22 abr 2017

La felicidad, a veces, no sabe lo que se pierde

La melancolía, la nostalgia, la languidez, el esplín, el abatimiento siempre me han parecido una pose que no arregla nada. Me he resistido a practicar esas inclinaciones del espíritu, también cuando he tenido motivos. Mi actitud anhelante ha sido a veces impostada, pero la he mantenido. No me atrae el prestigio atribuido a la desgana, al tedio. Más de una vez he paseado por los Jardines del Luxemburgo parisinos con el alma a los pies, pero he regresado para recorrerlos como si todo estuviese bien, convencido de que las cosas podían mejorar de nuevo. Joan Manuel Serrat escribía en el artículo “Aquel verano de 1953, en Ibiza”, que abría el suplemento de verano de El Periódico en agosto de 2008.“No se debe volver al lugar donde un día
fuimos felices. Las luces y la màgia que ahora celebro desde el recuerdo, ya no están”. Sus palabras recuerdan la “Canción de las simples cosas”, del cantautor argentino César Isella, que tanto nos gusta entonar a Cecilia Rossetto y a mi (yo en privado estricto), los días en que nos ponemos muy sentimentales:

Uno vuelve siempre a los viejos sitios en que amó a la vida
y entonces comprende cómo están ausentes las cosas queridas.

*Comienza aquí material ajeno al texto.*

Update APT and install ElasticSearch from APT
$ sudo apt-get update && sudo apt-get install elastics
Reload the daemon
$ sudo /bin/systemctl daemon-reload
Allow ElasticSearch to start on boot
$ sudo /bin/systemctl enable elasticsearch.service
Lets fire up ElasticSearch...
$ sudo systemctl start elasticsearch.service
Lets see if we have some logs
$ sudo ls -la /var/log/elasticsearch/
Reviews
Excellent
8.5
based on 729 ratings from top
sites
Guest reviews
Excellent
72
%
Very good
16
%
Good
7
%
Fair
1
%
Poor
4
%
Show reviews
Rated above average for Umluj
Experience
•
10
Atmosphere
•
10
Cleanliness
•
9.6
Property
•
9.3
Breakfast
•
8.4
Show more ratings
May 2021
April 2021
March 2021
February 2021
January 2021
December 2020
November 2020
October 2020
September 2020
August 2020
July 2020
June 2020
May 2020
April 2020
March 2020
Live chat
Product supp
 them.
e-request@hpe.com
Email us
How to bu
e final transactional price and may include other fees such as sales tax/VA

Por eso muchacho no partas ahora soñando el regreso,
que el amor es simple y a las cosas simples las devora el tiempo...

Serrat dice que no se debe regresar a esos lugares, Isella regresa a ellos para comprobar la huella de la ausencia. A mi me gusta volver a los lugares en que un día sentí la caricia de la felicidad, a pesar de que el paso del tiempo la haya devorado en aquella versión. 

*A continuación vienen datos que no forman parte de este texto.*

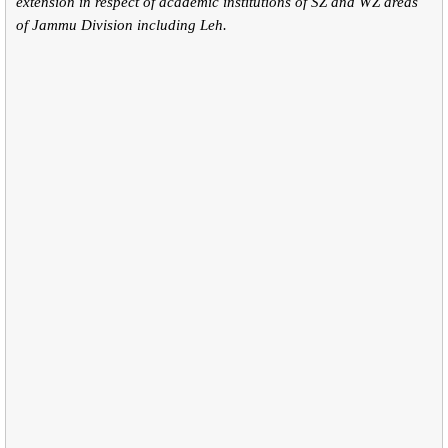
extension in respect of academic institutions of SZ and WZ areas
of Jammu Division including Leh.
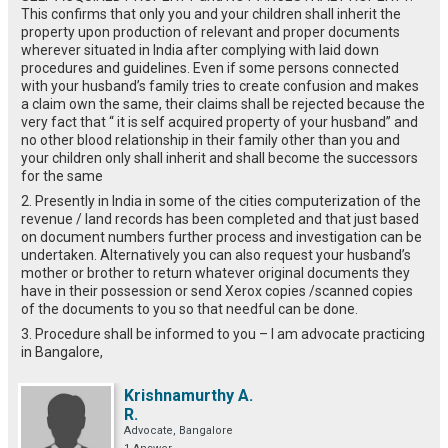
This confirms that only you and your children shall inherit the
property upon production of relevant and proper documents
wherever situated in India after complying with laid down
procedures and guidelines. Even if some persons connected
with your husband’s family tries to create confusion and makes
a claim own the same, their claims shall be rejected because the
very fact that “ it is self acquired property of your husband” and
no other blood relationship in their family other than you and
your children only shall inherit and shall become the successors
for the same
2. Presently in India in some of the cities computerization of the
revenue / land records has been completed and that just based
on document numbers further process and investigation can be
undertaken. Alternatively you can also request your husband’s
mother or brother to return whatever original documents they
have in their possession or send Xerox copies /scanned copies
of the documents to you so that needful can be done.
3. Procedure shall be informed to you – I am advocate practicing
in Bangalore,
Krishnamurthy A.
R.
Advocate, Bangalore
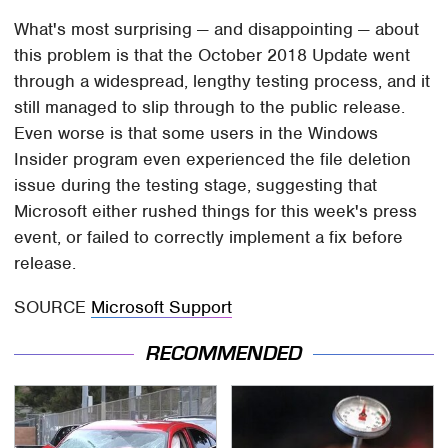
What's most surprising — and disappointing — about
this problem is that the October 2018 Update went
through a widespread, lengthy testing process, and it
still managed to slip through to the public release.
Even worse is that some users in the Windows
Insider program even experienced the file deletion
issue during the testing stage, suggesting that
Microsoft either rushed things for this week's press
event, or failed to correctly implement a fix before
release.
SOURCE
Microsoft Support
RECOMMENDED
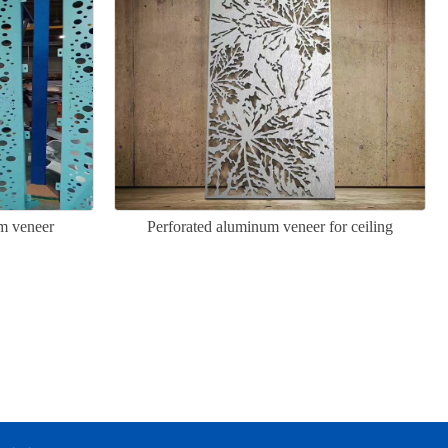
m veneer
Perforated aluminum veneer for ceiling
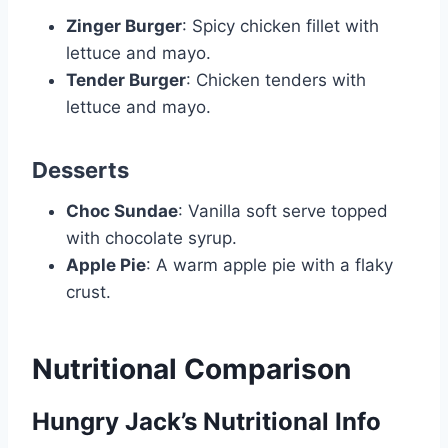
Zinger Burger
: Spicy chicken fillet with
lettuce and mayo.
Tender Burger
: Chicken tenders with
lettuce and mayo.
Desserts
Choc Sundae
: Vanilla soft serve topped
with chocolate syrup.
Apple Pie
: A warm apple pie with a flaky
crust.
Nutritional Comparison
Hungry Jack’s Nutritional Info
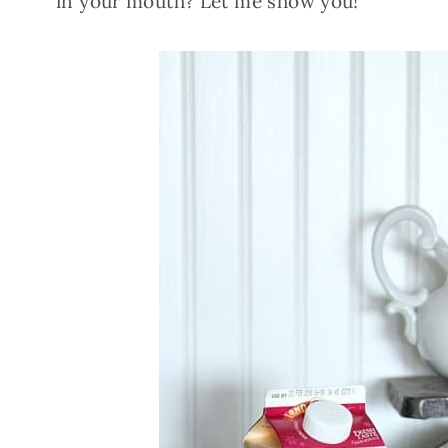
in your mouth? Let me show you!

Me gusta volver a los rincones del Jardín del Luxemburgo parisino, no fallo nunca a la cita. La felicidad ya no está de la misma forma que en etapas anteriores. Pero el lugar y yo sí que estamos! Sé que ella también vuelve, renovada, a veces. Y si no vuelve, no sabe lo que se pierde.

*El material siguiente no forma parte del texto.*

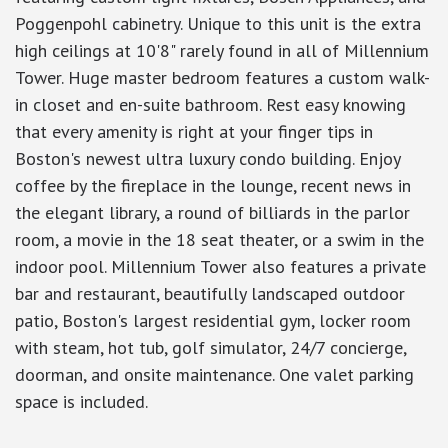
Poggenpohl cabinetry. Unique to this unit is the extra
high ceilings at 10'8" rarely found in all of Millennium
Tower. Huge master bedroom features a custom walk-
in closet and en-suite bathroom. Rest easy knowing
that every amenity is right at your finger tips in
Boston's newest ultra luxury condo building. Enjoy
coffee by the fireplace in the lounge, recent news in
the elegant library, a round of billiards in the parlor
room, a movie in the 18 seat theater, or a swim in the
indoor pool. Millennium Tower also features a private
bar and restaurant, beautifully landscaped outdoor
patio, Boston's largest residential gym, locker room
with steam, hot tub, golf simulator, 24/7 concierge,
doorman, and onsite maintenance. One valet parking
space is included.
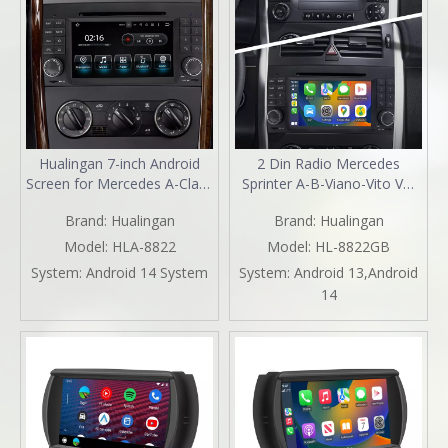
Hualingan 7-inch Android
2 Din Radio Mercedes
Screen for Mercedes A-Class
Sprinter A-B-Viano-Vito VW
W169 Radio Upgrade Apple
Crafter Aftermarket Stereo
Brand:
Hualingan
Brand:
Hualingan
CarPlay Wireless Android
Kit 7 Inch TouchScreen
Auto Split Screen Mirroring
Apple Carplay Andriod Auto
Model:
HLA-8822
Model:
HL-8822GB
Full Screen iPhone
Full Screen DVD Wifi 2004
System:
Android 14 System
System:
Android 13,Android
Navigation Spotify Twitch
2005 2006 2007 2008 2009
14
WhatsApp Reverse Cameras
2010 2011 2012 2013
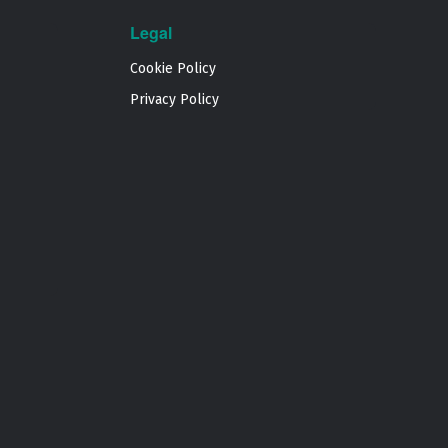
Legal
Cookie Policy
Privacy Policy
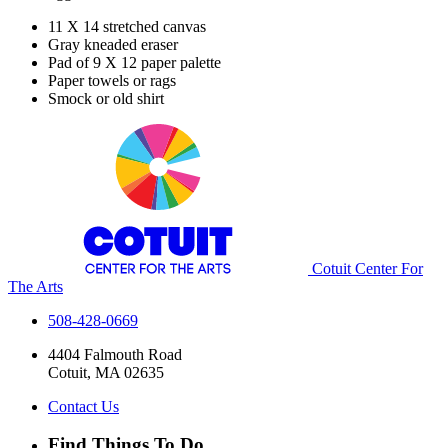
11 X 14 stretched canvas
Gray kneaded eraser
Pad of 9 X 12 paper palette
Paper towels or rags
Smock or old shirt
Cotuit Center For
The Arts
508-428-0669
4404 Falmouth Road
Cotuit, MA 02635
Contact Us
Find Things To Do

Siempre se ha dicho que los dioses provocan aburrimiento a quienes desean destruir, aunque en realidad aburrirse es un verbo reflexivo, una acción que se inflige a uno mismo, sujeto y objeto a la vez. Los estados de ánimo fluctúan, a veces bajan de voltaje y se tiene que saber encajar la limitación de estímulos. Hay períodos más invertebrados, sin un aglutinante preciso. Los días desaboridos pueden durar, pero eso no modifica el plan de trabajo, me digo.